Throughout my term as an Executive Committee member, I continued to feel discouraged. My constant focus on the organization was helping with the goals that I had wanted to address, but my sorority sisters began making me feel like I wasn’t doing my job correctly. They disliked that I had obligations that they needed to follow in order for the organization to change and in order for it to grow. I was frustrated and confused as why my friends wouldn’t trust my changes and support me – instead they just attacked me with everything I was doing wrong. They made me feel like I wasn’t a hard worker and that I wasn’t a good leader.

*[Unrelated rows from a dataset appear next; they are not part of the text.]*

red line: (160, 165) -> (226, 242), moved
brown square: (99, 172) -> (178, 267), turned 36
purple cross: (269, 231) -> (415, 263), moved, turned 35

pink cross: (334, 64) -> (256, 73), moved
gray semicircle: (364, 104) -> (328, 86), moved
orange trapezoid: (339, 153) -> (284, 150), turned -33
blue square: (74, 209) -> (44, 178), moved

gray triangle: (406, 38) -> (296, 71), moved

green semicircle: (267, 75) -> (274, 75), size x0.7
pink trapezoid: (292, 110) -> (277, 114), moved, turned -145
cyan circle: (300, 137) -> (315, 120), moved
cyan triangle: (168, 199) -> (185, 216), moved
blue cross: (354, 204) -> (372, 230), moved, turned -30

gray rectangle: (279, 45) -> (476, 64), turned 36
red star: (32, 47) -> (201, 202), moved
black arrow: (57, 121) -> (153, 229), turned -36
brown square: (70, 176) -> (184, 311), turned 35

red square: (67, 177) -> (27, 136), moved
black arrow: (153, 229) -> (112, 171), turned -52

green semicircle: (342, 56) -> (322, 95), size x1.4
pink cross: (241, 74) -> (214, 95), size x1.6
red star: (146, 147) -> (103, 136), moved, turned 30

After finishing the position and learning more about the impact of roles, I realize that my role in the sorority did so many great things for the organization. I changed things and made them better, even with the reluctance from my friends. This chapter stated, “ Though an attack may feel personal, it is not a statement about your character or your worth as a human being.” I thought this sentence really sums up what I had to realize during my term on the sorority’s executive committee. After I ended my term, my friends were no longer emailing me suggestions or telling me where the sorority should be – they started sending those things to the new executive committee. They never attacked me because they didn’t like me, they attacked me because they wanted a say and they thought that saying things to me could manipulate me into implementing changes they wanted – that may have not been good for the organization. Overall, I am so grateful for my experience with different leadership roles, as it has taught me that I need to keep the big picture in mind and do my role to the best of my ability, regardless of what my peers say.